Re: [DISCUSS] Implementing Mango Indexes for FoundationDB

Posted by Alex Miller <al...@apple.com.INVALID>.

There was some discussion on the FDB forums previously about how to do index backfill,
If you hadn’t seen it before, but it’s already reasonably similar to what you’ve proposed:
https://forums.foundationdb.org/t/best-way-to-add-an-index-on-already-existing-data/97/2

There's also two related topics that I'd like to provide some context and flavor on:
1. The 10MB transaction size limit.
2. The performance/latency/throughput implications of writing to multiple
    disjoint keys versus multiple nearby keys.

### Transaction Size Limit

There was some previous concern surrounding the FDB 10MB transaction limit,
what it means for CouchDB, and how to communicate the effective maximum
document size to users.  Index-on-write will impact this as well, as index
writes will be counted against the 10MB limit.

As I don't believe I've seen a precise definition yet of the maximum size of a
document allowed in CouchDB-on-FDB, let us assume it's defined as "whatever FDB
will accept".  It would then be possible that a document can be inserted that
just barely fits within the size limits, and then indexes can be defined that
apply to the document.  One is now left with a document that exists, and is
valid in the database, but couldn't be read and re-inserted into the database,
because it would exceed the size limit.  My largest concern would be that this
would have bad implications on CouchDB replication.

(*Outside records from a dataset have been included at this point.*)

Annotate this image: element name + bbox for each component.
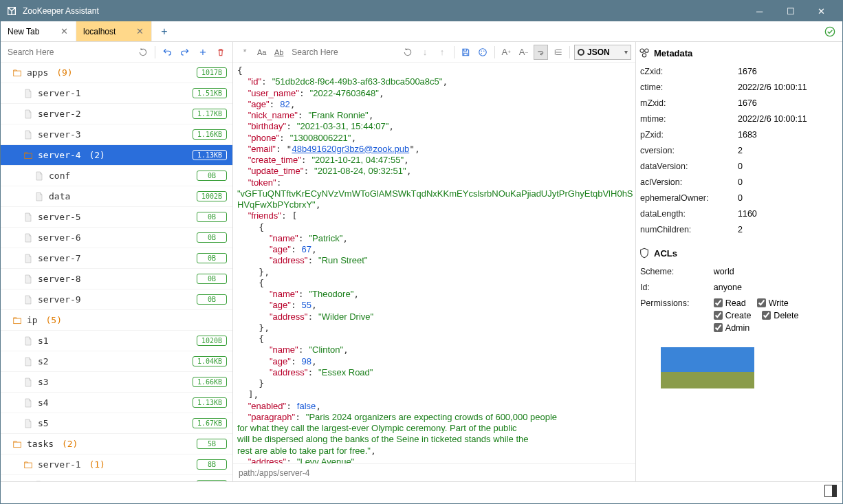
svg-rect-1 [14, 71, 21, 76]
node-name: conf [49, 171, 197, 181]
svg-point-12 [642, 54, 646, 57]
acls-title: ACLs [654, 248, 677, 259]
file-icon [23, 356, 34, 367]
svg-point-10 [640, 49, 644, 52]
titlebar[interactable]: ZooKeeper Assistant ─ ☐ ✕ [1, 1, 842, 21]
connection-status-icon [818, 21, 842, 41]
minimize-button[interactable]: ─ [744, 1, 775, 21]
palette-icon[interactable] [476, 45, 490, 60]
tree-node-server-6[interactable]: server-6 0B [1, 228, 232, 248]
file-icon [34, 171, 45, 182]
search-next-icon[interactable]: ↑ [435, 45, 449, 60]
indent-icon[interactable] [551, 45, 565, 60]
font-larger-icon[interactable]: A+ [499, 45, 514, 60]
tree-node-s2[interactable]: s2 1.04KB [1, 351, 232, 372]
node-name: s2 [38, 356, 193, 366]
tree-node-server-3[interactable]: server-3 1.16KB [1, 124, 232, 145]
content-refresh-icon[interactable] [400, 45, 415, 60]
tree-node-server-4[interactable]: server-4 (2) 1.13KB [1, 145, 232, 166]
node-tree[interactable]: apps (9) 1017B server-1 1.51KB server-2 … [1, 63, 232, 481]
case-icon[interactable]: Aa [254, 45, 269, 60]
right-panel: Metadata cZxid:1676ctime:2022/2/6 10:00:… [636, 42, 842, 481]
node-size: 1020B [197, 336, 227, 346]
tree-node-server-1[interactable]: server-1 (1) 8B [1, 454, 232, 475]
node-size: 0B [197, 171, 227, 181]
tree-node-server-8[interactable]: server-8 0B [1, 269, 232, 289]
tree-node-data[interactable]: data 1002B [1, 186, 232, 207]
node-size: 0B [197, 253, 227, 263]
whole-word-icon[interactable]: Ab [272, 45, 286, 60]
tree-node-server-7[interactable]: server-7 0B [1, 248, 232, 269]
close-icon[interactable]: ✕ [135, 27, 144, 36]
search-prev-icon[interactable]: ↓ [417, 45, 432, 60]
tab-new-tab[interactable]: New Tab✕ [1, 21, 76, 41]
save-icon[interactable] [459, 45, 473, 60]
tree-node-conf[interactable]: conf 0B [1, 166, 232, 186]
metadata-table: cZxid:1676ctime:2022/2/6 10:00:11mZxid:1… [637, 63, 835, 238]
tree-node-server-1[interactable]: server-1 1.51KB [1, 83, 232, 104]
tab-label: New Tab [8, 27, 59, 36]
format-select[interactable]: JSON ▾ [574, 45, 631, 60]
tree-node-server-9[interactable]: server-9 0B [1, 289, 232, 310]
node-name: server-9 [38, 294, 197, 305]
tree-node-apps[interactable]: apps (9) 1017B [1, 63, 232, 83]
svg-rect-5 [25, 463, 32, 468]
path-value: /apps/server-4 [257, 468, 310, 478]
tree-node-s3[interactable]: s3 1.66KB [1, 372, 232, 393]
close-button[interactable]: ✕ [806, 1, 837, 21]
meta-key: ctime: [639, 80, 735, 94]
tree-node-s5[interactable]: s5 1.67KB [1, 413, 232, 434]
add-tab-button[interactable]: + [152, 21, 177, 41]
meta-value: 0 [736, 190, 834, 205]
tree-node-ip[interactable]: ip (5) [1, 310, 232, 331]
perm-delete[interactable]: Delete [762, 311, 798, 320]
tab-localhost[interactable]: localhost✕ [76, 21, 152, 41]
font-smaller-icon[interactable]: A– [516, 45, 531, 60]
acl-id-value: anyone [712, 280, 834, 294]
tree-node-tasks[interactable]: tasks (2) 5B [1, 434, 232, 454]
tree-node-status[interactable]: status 4B [1, 475, 232, 481]
undo-icon[interactable] [160, 45, 175, 60]
left-toolbar [1, 42, 232, 63]
file-icon [23, 232, 34, 243]
app-icon [6, 6, 17, 17]
tree-node-server-5[interactable]: server-5 0B [1, 207, 232, 228]
node-name: server-6 [38, 232, 197, 243]
maximize-button[interactable]: ☐ [775, 1, 806, 21]
json-editor[interactable]: { "id": "51db2dc8-f9c4-49b3-af63-3dbca50… [233, 63, 635, 463]
node-name: tasks (2) [27, 439, 197, 449]
tree-node-s1[interactable]: s1 1020B [1, 331, 232, 351]
regex-icon[interactable]: * [237, 45, 252, 60]
node-name: data [49, 191, 197, 201]
panel-toggle-icon[interactable] [824, 485, 837, 497]
meta-key: mtime: [639, 111, 735, 126]
svg-point-8 [483, 50, 485, 52]
add-node-icon[interactable] [195, 45, 210, 60]
file-icon [34, 480, 45, 482]
search-refresh-icon[interactable] [135, 45, 151, 60]
wrap-icon[interactable] [534, 45, 548, 60]
node-size: 0B [197, 274, 227, 284]
folder-icon [12, 67, 23, 78]
folder-icon [12, 315, 23, 326]
file-icon [23, 294, 34, 305]
perm-read[interactable]: Read [714, 298, 746, 308]
tree-search-input[interactable] [5, 45, 133, 60]
redo-icon[interactable] [177, 45, 193, 60]
window-title: ZooKeeper Assistant [23, 6, 744, 16]
perm-admin[interactable]: Admin [714, 323, 833, 333]
svg-point-0 [825, 27, 834, 36]
tree-node-server-2[interactable]: server-2 1.17KB [1, 104, 232, 124]
node-name: server-3 [38, 129, 193, 140]
content-search-input[interactable] [289, 47, 397, 57]
tree-node-s4[interactable]: s4 1.13KB [1, 393, 232, 413]
file-icon [34, 191, 45, 202]
node-name: apps (9) [27, 67, 197, 78]
close-icon[interactable]: ✕ [59, 27, 69, 36]
node-size: 1002B [197, 191, 227, 201]
perm-create[interactable]: Create [714, 311, 752, 320]
perm-write[interactable]: Write [757, 298, 789, 308]
acl-scheme-value: world [712, 264, 834, 278]
delete-node-icon[interactable] [213, 45, 228, 60]
center-panel: * Aa Ab ↓ ↑ A+ A– JSON ▾ { "id": "51db2d… [233, 42, 636, 481]
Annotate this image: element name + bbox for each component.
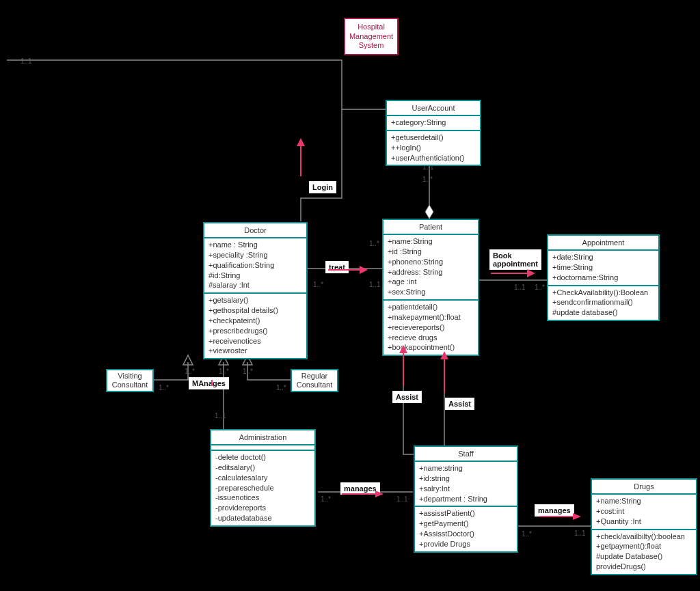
label-manages-doctor: MAnages xyxy=(189,377,229,389)
ops: +patientdetail() +makepayment():float +r… xyxy=(383,301,478,355)
label-assist-2: Assist xyxy=(445,398,474,410)
svg-text:1..*: 1..* xyxy=(369,240,379,247)
label-assist-1: Assist xyxy=(392,391,422,403)
label-treat: treat xyxy=(325,261,349,273)
ops: -delete doctot() -editsalary() -calculat… xyxy=(211,451,314,525)
svg-text:1..1: 1..1 xyxy=(574,530,586,537)
label-login: Login xyxy=(309,181,336,193)
attrs: +date:String +time:String +doctorname:St… xyxy=(548,251,658,286)
ops: +getuserdetail() ++logIn() +userAuthenti… xyxy=(387,131,480,165)
class-patient[interactable]: Patient +name:String +id :String +phonen… xyxy=(382,219,479,356)
svg-text:1..1: 1..1 xyxy=(514,284,526,291)
class-staff[interactable]: Staff +name:string +id:string +salry:Int… xyxy=(414,445,518,553)
class-drugs[interactable]: Drugs +name:String +cost:int +Quantity :… xyxy=(591,478,697,575)
class-title: Doctor xyxy=(204,223,306,238)
svg-text:1..*: 1..* xyxy=(276,384,286,391)
attrs xyxy=(211,445,314,451)
diagram-title: Hospital Management System xyxy=(344,18,399,55)
svg-text:1..*: 1..* xyxy=(185,368,195,375)
attrs: +name:string +id:string +salry:Int +depa… xyxy=(415,462,517,507)
class-title: Staff xyxy=(415,447,517,462)
class-title: Appointment xyxy=(548,236,658,251)
ops: +check/availbilty():boolean +getpayment(… xyxy=(592,530,696,574)
attrs: +category:String xyxy=(387,116,480,131)
svg-text:1..1: 1..1 xyxy=(215,412,226,420)
class-appointment[interactable]: Appointment +date:String +time:String +d… xyxy=(547,234,660,321)
svg-text:1..*: 1..* xyxy=(243,368,253,375)
label-manages-staff: manages xyxy=(340,482,380,495)
class-administration[interactable]: Administration -delete doctot() -editsal… xyxy=(210,429,316,527)
svg-text:1..1: 1..1 xyxy=(369,281,381,288)
class-useraccount[interactable]: UserAccount +category:String +getuserdet… xyxy=(386,100,481,166)
svg-text:1..*: 1..* xyxy=(313,281,323,288)
attrs: +name:String +cost:int +Quantity :Int xyxy=(592,495,696,530)
svg-text:1..*: 1..* xyxy=(522,530,532,538)
svg-text:1..*: 1..* xyxy=(321,495,331,503)
svg-text:1..*: 1..* xyxy=(219,368,229,375)
label-manages-drugs: manages xyxy=(535,504,574,517)
svg-text:1..*: 1..* xyxy=(159,384,169,391)
svg-marker-1 xyxy=(425,205,433,219)
ops: +getsalary() +gethospital details() +che… xyxy=(204,294,306,358)
class-doctor[interactable]: Doctor +name : String +speciality :Strin… xyxy=(203,222,308,359)
class-title: Patient xyxy=(383,220,478,235)
svg-text:1..1: 1..1 xyxy=(396,495,408,503)
class-title: Drugs xyxy=(592,480,696,495)
class-title: Administration xyxy=(211,430,314,445)
ops: +CheckAvailability():Boolean +sendconfir… xyxy=(548,286,658,320)
class-regular-consultant[interactable]: Regular Consultant xyxy=(291,369,338,392)
mult-top-left: 1..1 xyxy=(21,57,32,65)
ops: +assisstPatient() +getPayment() +Assisst… xyxy=(415,507,517,551)
attrs: +name : String +speciality :String +qual… xyxy=(204,238,306,294)
svg-text:1..*: 1..* xyxy=(535,284,545,291)
svg-text:1..*: 1..* xyxy=(422,176,433,183)
attrs: +name:String +id :String +phoneno:String… xyxy=(383,235,478,301)
class-title: UserAccount xyxy=(387,101,480,116)
label-book: Book appointment xyxy=(489,249,541,270)
class-visiting-consultant[interactable]: Visiting Consultant xyxy=(106,369,154,392)
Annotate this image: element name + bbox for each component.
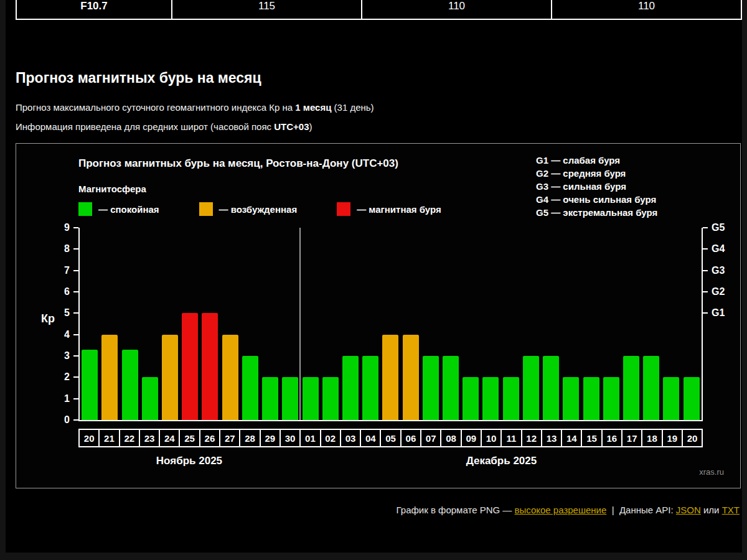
intro1-suffix: (31 день) (331, 102, 374, 113)
day-label: 14 (562, 429, 582, 447)
day-label: 23 (140, 429, 160, 447)
month-label: Декабрь 2025 (466, 455, 537, 467)
footer-api-text: Данные API: (619, 505, 676, 515)
month-labels: Ноябрь 2025Декабрь 2025 (78, 455, 703, 471)
chart-title: Прогноз магнитных бурь на месяц, Ростов-… (78, 157, 398, 170)
day-label: 11 (502, 429, 522, 447)
g-tick-mark (703, 291, 708, 292)
footer-png-text: График в формате PNG — (397, 505, 515, 515)
watermark: xras.ru (699, 467, 724, 477)
g-tick-mark (703, 227, 708, 228)
footer-or-text: или (701, 505, 722, 515)
y-tick-label: 9 (50, 222, 70, 234)
y-tick-mark (73, 227, 78, 228)
table-cell-f107-label: F10.7 (17, 0, 171, 19)
day-label: 18 (642, 429, 662, 447)
day-label: 15 (582, 429, 602, 447)
y-tick-mark (73, 312, 78, 314)
day-label: 28 (240, 429, 260, 447)
table-cell-value: 110 (551, 0, 741, 19)
day-axis: 2021222324252627282930010203040506070809… (78, 429, 703, 447)
day-label: 01 (301, 429, 321, 447)
day-label: 21 (100, 429, 120, 447)
legend-row: — спокойная— возбужденная— магнитная бур… (78, 202, 481, 216)
y-tick-mark (73, 291, 78, 292)
y-tick-mark (73, 248, 78, 250)
table-cell-value: 115 (171, 0, 361, 19)
page: F10.7 115 110 110 Прогноз магнитных бурь… (0, 0, 747, 560)
storm-scale-line: G3 — сильная буря (536, 180, 657, 193)
table-cell-value: 110 (361, 0, 551, 19)
footer-separator: | (606, 505, 619, 515)
y-tick-label: 3 (50, 350, 70, 362)
day-label: 13 (542, 429, 562, 447)
storm-color-swatch (337, 202, 350, 216)
page-edge-left (0, 0, 6, 560)
day-label: 10 (482, 429, 502, 447)
right-tick-layer: G1G2G3G4G5 (80, 228, 702, 420)
g-tick-mark (703, 312, 708, 314)
day-label: 25 (180, 429, 200, 447)
y-tick-mark (73, 398, 78, 399)
intro1-prefix: Прогноз максимального суточного геомагни… (16, 102, 295, 113)
day-label: 19 (663, 429, 683, 447)
y-tick-label: 4 (50, 329, 70, 341)
y-tick-label: 6 (50, 286, 70, 298)
forecast-chart-panel: Прогноз магнитных бурь на месяц, Ростов-… (16, 143, 741, 488)
legend-title: Магнитосфера (78, 184, 146, 194)
storm-scale-line: G4 — очень сильная буря (536, 193, 657, 206)
day-label: 09 (462, 429, 482, 447)
day-label: 12 (522, 429, 542, 447)
day-label: 24 (160, 429, 180, 447)
storm-scale-line: G2 — средняя буря (536, 167, 657, 180)
page-title: Прогноз магнитных бурь на месяц (16, 70, 261, 86)
api-txt-link[interactable]: TXT (722, 505, 740, 515)
day-label: 26 (200, 429, 220, 447)
g-level-label: G4 (712, 243, 736, 255)
plot-area: 0123456789 G1G2G3G4G5 Кр (78, 228, 703, 421)
y-tick-label: 2 (50, 371, 70, 383)
day-label: 29 (261, 429, 281, 447)
day-label: 30 (281, 429, 301, 447)
intro1-bold: 1 месяц (295, 102, 331, 113)
month-label: Ноябрь 2025 (156, 455, 222, 467)
api-json-link[interactable]: JSON (676, 505, 701, 515)
intro2-bold: UTC+03 (274, 121, 309, 132)
high-resolution-link[interactable]: высокое разрешение (515, 505, 607, 515)
y-tick-label: 1 (50, 393, 70, 405)
storm-scale: G1 — слабая буряG2 — средняя буряG3 — си… (536, 154, 657, 219)
legend-item: — спокойная (78, 202, 159, 216)
footer-links: График в формате PNG — высокое разрешени… (397, 505, 740, 515)
intro2-suffix: ) (309, 121, 312, 132)
day-label: 20 (78, 429, 100, 447)
forecast-description-line2: Информация приведена для средних широт (… (16, 121, 312, 132)
legend-label: — спокойная (98, 204, 159, 215)
day-label: 22 (120, 429, 140, 447)
legend-label: — возбужденная (219, 204, 298, 215)
legend-item: — возбужденная (199, 202, 298, 216)
y-tick-label: 0 (50, 414, 70, 426)
page-edge-right (742, 0, 747, 560)
g-level-label: G2 (712, 286, 736, 298)
g-level-label: G3 (712, 264, 736, 277)
y-tick-label: 7 (50, 264, 70, 277)
day-label: 06 (402, 429, 421, 447)
day-label: 20 (683, 429, 703, 447)
forecast-description-line1: Прогноз максимального суточного геомагни… (16, 102, 374, 113)
g-level-label: G5 (712, 222, 736, 234)
storm-scale-line: G1 — слабая буря (536, 154, 657, 167)
y-tick-mark (73, 270, 78, 271)
day-label: 08 (441, 429, 461, 447)
g-tick-mark (703, 270, 708, 271)
g-level-label: G1 (712, 307, 736, 319)
day-label: 05 (381, 429, 401, 447)
y-tick-mark (73, 376, 78, 378)
day-label: 17 (622, 429, 642, 447)
y-tick-label: 8 (50, 243, 70, 255)
day-label: 27 (220, 429, 240, 447)
g-tick-mark (703, 248, 708, 250)
y-tick-mark (73, 419, 78, 421)
page-edge-bottom (0, 553, 747, 560)
y-tick-mark (73, 355, 78, 357)
y-tick-mark (73, 334, 78, 335)
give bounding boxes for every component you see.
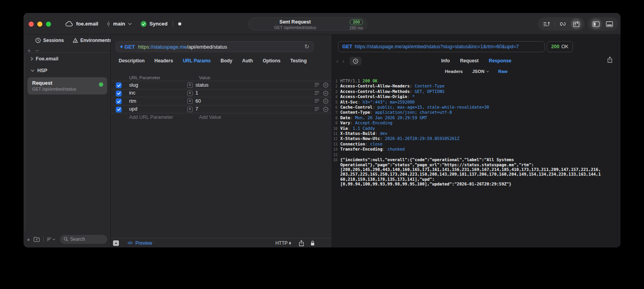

Although the transaction limit is 10MB, it's generally advisable to aim to stay
under 1MB for the cluster to perform well.  I've generally seen latency start
to get strange for all clients when one client starts exceeding ~5MB.  If one
requires the total size of a document to stay less than 1MB, then this
comfortably leaves room for indexes in the commit request, and the above case
would be relatively unlikely.

Exactly how unlikely involves dissecting exactly how the transaction size limit
is calculated.

The 10MB limit applies to the size of the commit request, and not to the sum of
the key-value pair sizes, as one might expect.  The largest difference between
the two meanings is that read and write conflict ranges count against the 10MB
limit.  The rough formula for calculating commit size is:

$$ 2*len(keys read) + 3*len(keys written) + len(values written) $$

Each `get()` adds a read conflict range of the read key and the sequentially
next key.  Each `set()` adds a write conflict range the same way, in addition
to having to send the actual key and value.  This is the source of the `2*` and
`3*` multipliers.

`getRange()` adds a read conflict range that exactly reflects the requested
range.  However, there is no `setRange()` to automatically optimize the write
conflict ranges added for inserting sequential values.  If one is inserting
keys that given the data model represent one collective, sequential unit, such
as a full document exploded across multiple key-value pairs, it's advisable to
use `addWriteConflictRange(firstKey, lastKey+1)` to collapse each individual
write conflict range into one large write conflict range, and thus greatly
reduce the size of the commit request that will be sent.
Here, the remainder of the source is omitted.